▶ **WHAT IS EXPECTED**
Print each record that follows exactly, leaving the pictures behind.

▶ **DATA FOR PROCESSING**

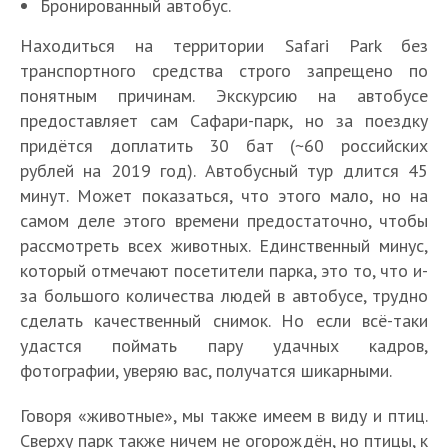
Бронированный автобус.
Находиться на территории Safari Park без
транспортного средства строго запрещено по
понятным причинам. Экскурсию на автобусе
предоставляет сам Сафари-парк, но за поездку
придётся доплатить 30 бат (~60 российских
рублей на 2019 год). Автобусный тур длится 45
минут. Может показаться, что этого мало, но на
самом деле этого времени предостаточно, чтобы
рассмотреть всех животных. Единственный минус,
который отмечают посетители парка, это то, что и-
за большого количества людей в автобусе, трудно
сделать качественный снимок. Но если всё-таки
удастся поймать пару удачных кадров,
фотографии, уверяю вас, получатся шикарными.
Говоря «животные», мы также имеем в виду и птиц.
Сверху парк также ничем не огорождён, но птицы, к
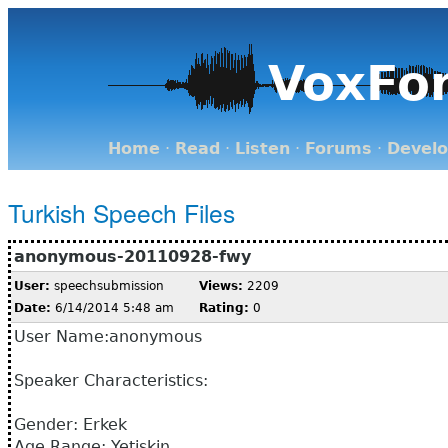
VoxFo
Home
·
Read
·
Listen
·
Forums
·
Devel
Turkish Speech Files
anonymous-20110928-fwy
User:
speechsubmission
Views:
2209
Date:
6/14/2014 5:48 am
Rating:
0
User Name:anonymous
Speaker Characteristics:
Gender: Erkek
Age Range: Yetişkin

▶ **REPLY TO THE TASK**
Бронированный автобус.
Находиться на территории Safari Park без
транспортного средства строго запрещено по
понятным причинам. Экскурсию на автобусе
предоставляет сам Сафари-парк, но за поездку
придётся доплатить 30 бат (~60 российских
рублей на 2019 год). Автобусный тур длится 45
минут. Может показаться, что этого мало, но на
самом деле этого времени предостаточно, чтобы
рассмотреть всех животных. Единственный минус,
который отмечают посетители парка, это то, что и-
за большого количества людей в автобусе, трудно
сделать качественный снимок. Но если всё-таки
удастся поймать пару удачных кадров,
фотографии, уверяю вас, получатся шикарными.
Говоря «животные», мы также имеем в виду и птиц.
Сверху парк также ничем не огорождён, но птицы, к
VoxFo
Home
·
Read
·
Listen
·
Forums
·
Devel
Turkish Speech Files
anonymous-20110928-fwy
User:
speechsubmission
Views:
2209
Date:
6/14/2014 5:48 am
Rating:
0
User Name:anonymous
Speaker Characteristics:
Gender: Erkek
Age Range: Yetişkin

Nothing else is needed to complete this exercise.